Devontae Booker2nd Round – Last of the major players I’m going to bother writing up. Booker’s a talented player, with as high as a second round grade who fell to the bottom of the 4th because of a combination of his age, work-load and the torn meniscus which ended his season. Much like the Texans reaching because of someone’s speed, the Broncos getting a high value guy on the cheap should come as no surprise. Booker’s a little over-worked with four years of college play, and that should be a concern, but he’s an all-round threat who’s very good catching the ball out of the backfield, as well as getting through holes and getting chunks of yardage. He lacks big play ability and will likely get caught from behind. If NFL history has taught us one thing it’s that Cleveland will suck. If it’s taught us two things, it’s that Broncos mid and late round running backs are always worth keeping an eye on. Anderson doesn’t seem a great fit for the zone-blocking scheme Kubiak uses, and Booker could easily end up the lead back in Denver by the end of the year (if he keeps hold of the ball), as his ability to break tackles, run hard and get every inch will likely make him popular with coaches and team mates.
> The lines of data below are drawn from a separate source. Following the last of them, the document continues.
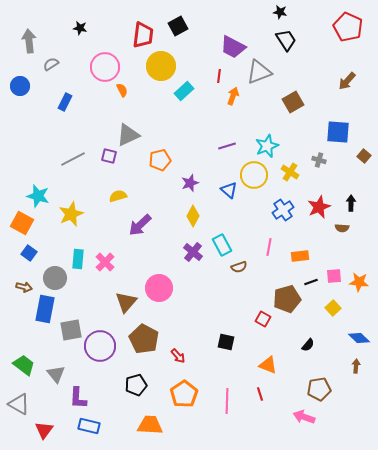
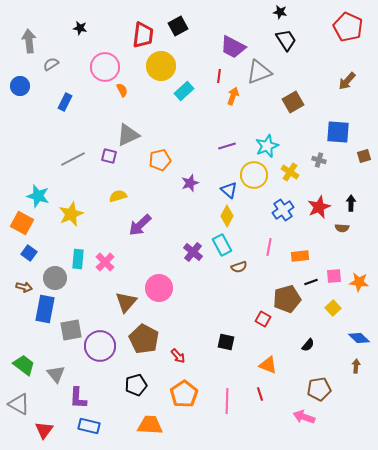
brown square at (364, 156): rotated 32 degrees clockwise
yellow diamond at (193, 216): moved 34 px right
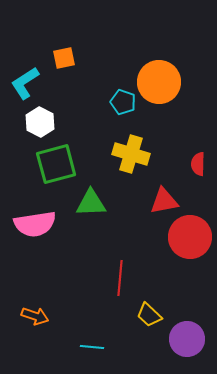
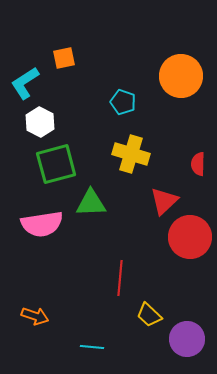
orange circle: moved 22 px right, 6 px up
red triangle: rotated 32 degrees counterclockwise
pink semicircle: moved 7 px right
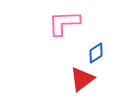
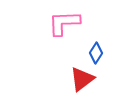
blue diamond: rotated 25 degrees counterclockwise
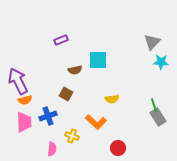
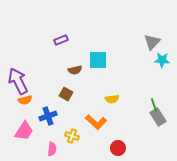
cyan star: moved 1 px right, 2 px up
pink trapezoid: moved 9 px down; rotated 35 degrees clockwise
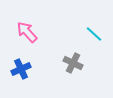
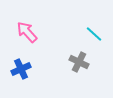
gray cross: moved 6 px right, 1 px up
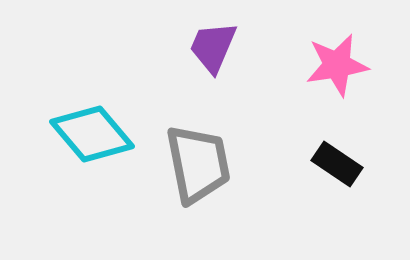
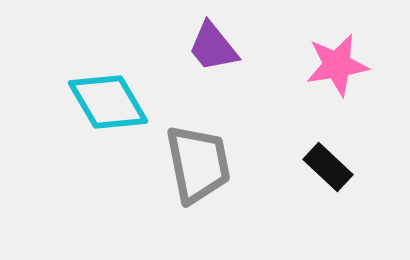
purple trapezoid: rotated 62 degrees counterclockwise
cyan diamond: moved 16 px right, 32 px up; rotated 10 degrees clockwise
black rectangle: moved 9 px left, 3 px down; rotated 9 degrees clockwise
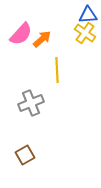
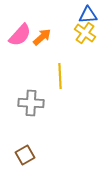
pink semicircle: moved 1 px left, 1 px down
orange arrow: moved 2 px up
yellow line: moved 3 px right, 6 px down
gray cross: rotated 25 degrees clockwise
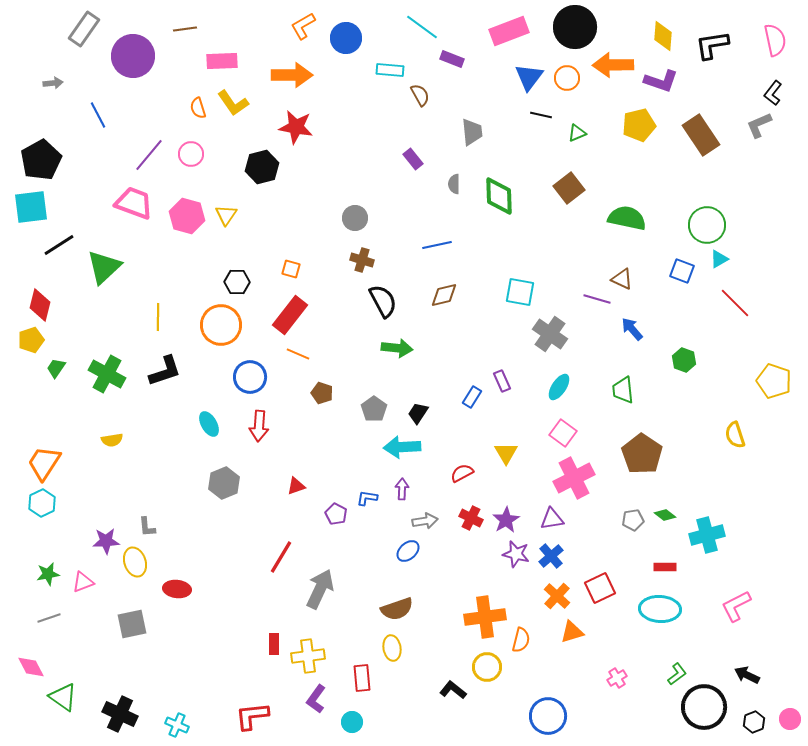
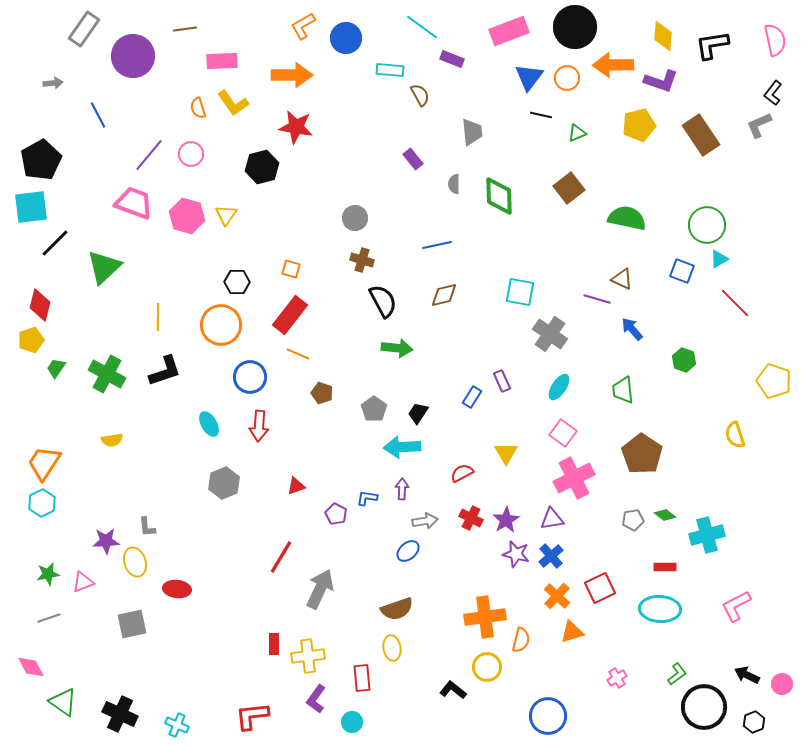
black line at (59, 245): moved 4 px left, 2 px up; rotated 12 degrees counterclockwise
green triangle at (63, 697): moved 5 px down
pink circle at (790, 719): moved 8 px left, 35 px up
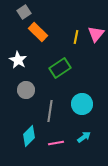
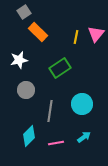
white star: moved 1 px right; rotated 30 degrees clockwise
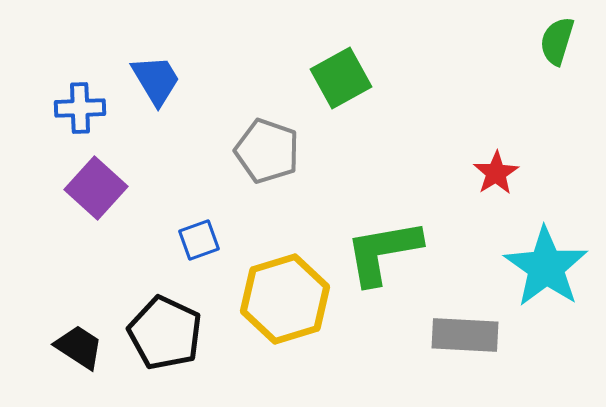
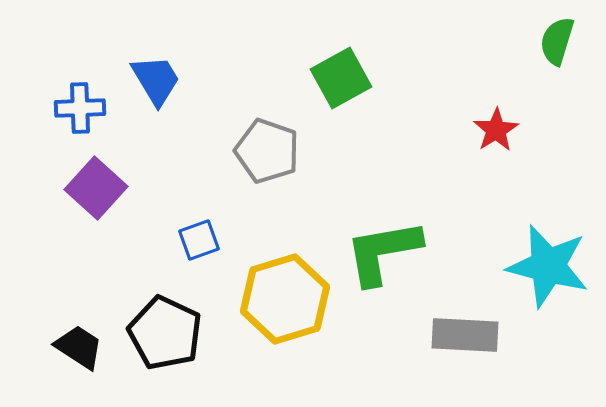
red star: moved 43 px up
cyan star: moved 2 px right, 1 px up; rotated 20 degrees counterclockwise
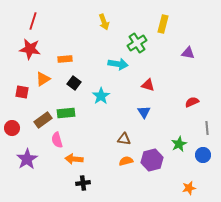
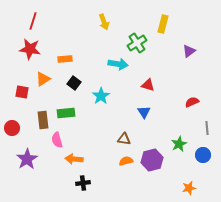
purple triangle: moved 1 px right, 2 px up; rotated 48 degrees counterclockwise
brown rectangle: rotated 60 degrees counterclockwise
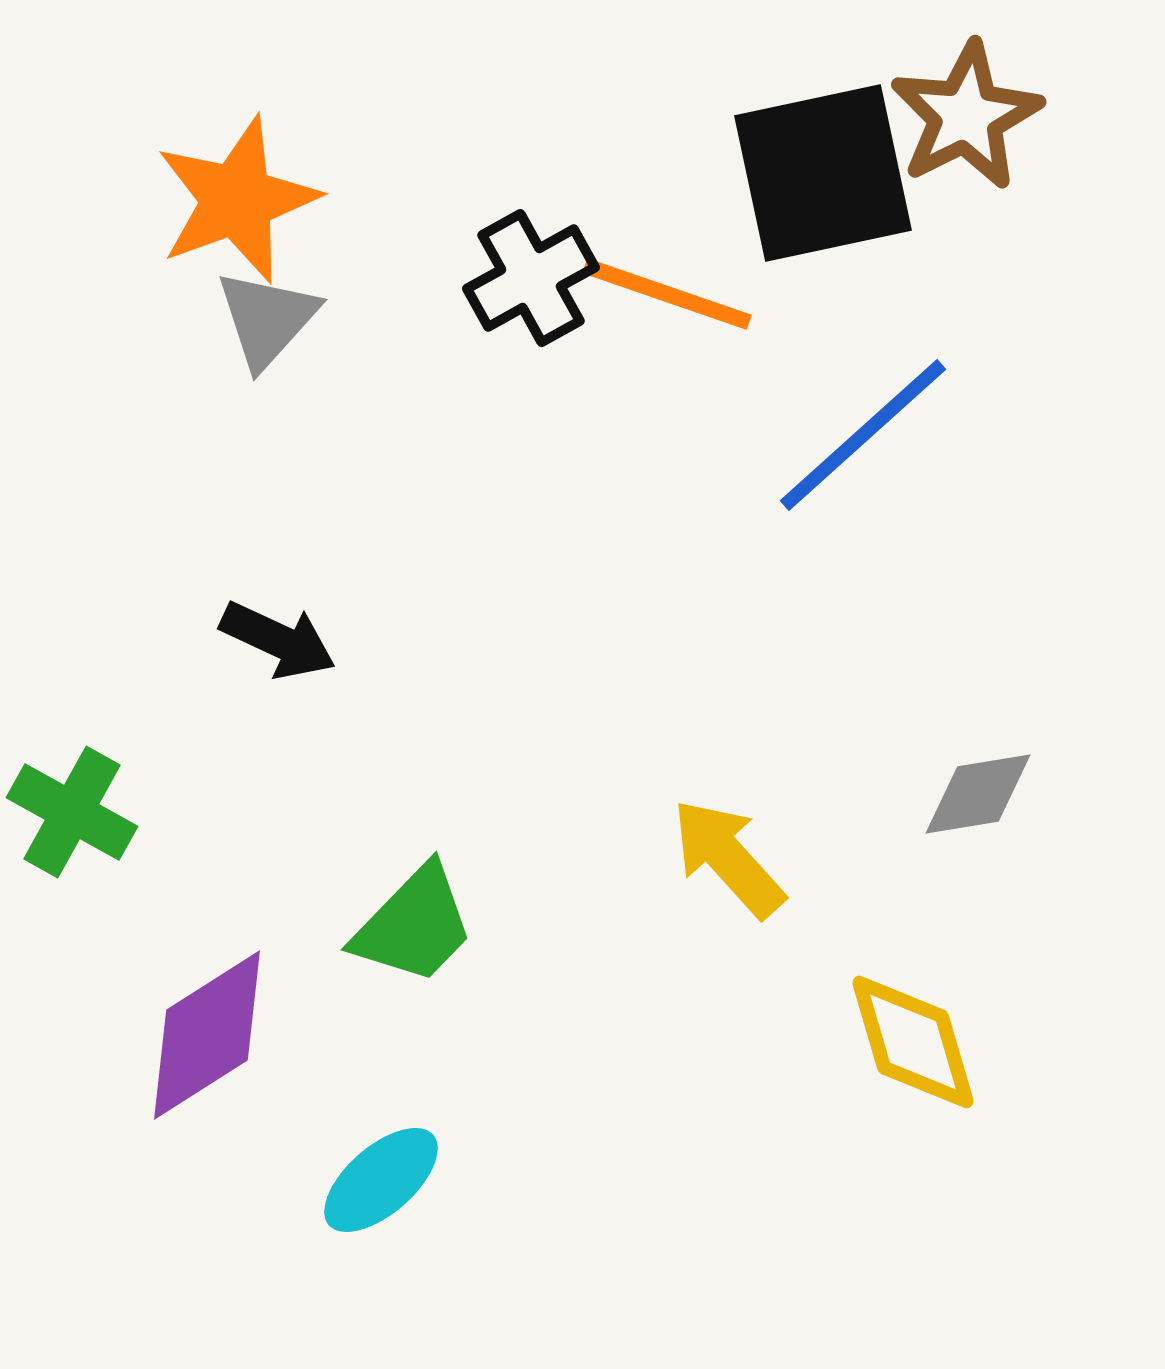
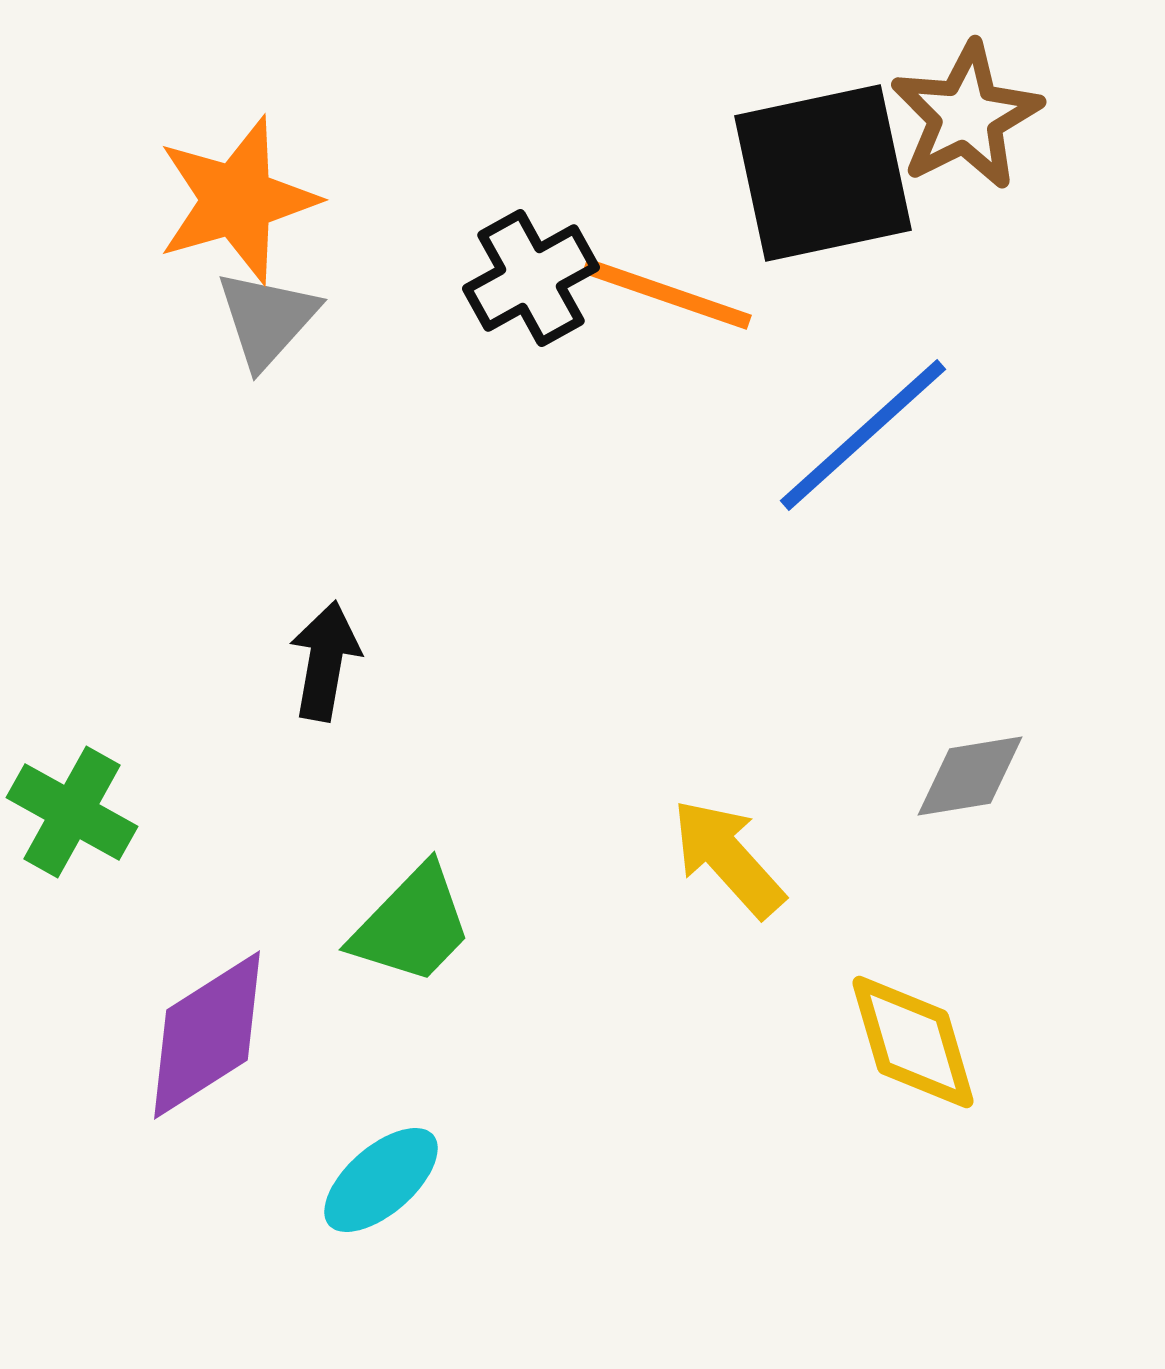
orange star: rotated 4 degrees clockwise
black arrow: moved 47 px right, 21 px down; rotated 105 degrees counterclockwise
gray diamond: moved 8 px left, 18 px up
green trapezoid: moved 2 px left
The RestPaul Perkins (2nd) is probably the pick of the rest. The Giants running back situation has always been a bit of a mess, but with Tom Coughlin finally shuffling off, perhaps there’s a chance for a lead back to emerge. Perkins is the likeliest candidate, a two year starter (and a solid back up) at UCLA, who can catch – although isn’t the best at it – as well as run he’s a candidate to play at least two out of three downs regularly (don’t expect him to block, he’s willing, but unlikely to be much more than a speed bump). Jordan Howard (2nd/3rd) gives the Bears a proper running back, not a speedster who can catch the ball and run away if he finds space. He can block, but it’s a bit like throwing himself in front of a moving car in the hope of stopping it, rather than expectation. Durability and a slate of injuries would be a concern, but fit, he’s almost certainly getting more reps than Langford as he’s a genuine talent – he’s elusive, he has good vision and patience to follow his blocks and is not easy to bring down. DeAndre Washington (3rd Round) has a shot of being a starter. That’s because he’s in Oakland and there’s no standout back there, rather than because he is a prototypical bell cow running back. He’s not a tough runner who’ll break tackles, nor a prototypical size or shape, yet he gets yards. And he does it because he’s a smooth runner, who can slip by tacklers with deceptive burst of speed and surprising agility. In space he’s a real threat and he could be a very effective option for Carr on screen plays. He’s an effective blocker too, which makes him an interesting proposition and a potential to play a lot of downs. Wendell Smallwood (5th Round) is an elusive ‘tweener back. A natural replacement for Darren Sproles in the Philadelphia offence, rather than an every down back or a starter, he has speed and the home run ability that Sproles has provided so ably in Philly, New Orleans and San Diego. A potential flex player, particularly in bye weeks. Jonathan Williams (7th round) is probably not much more than an after-thought right now, as the Bills are well set. He was the main back ahead of Alex Collins for Arkansas prior to a foot injury that wiped out his 2015, so there’s some talent there. Not much though and almost certainly not enough to get regular touches for the Bills.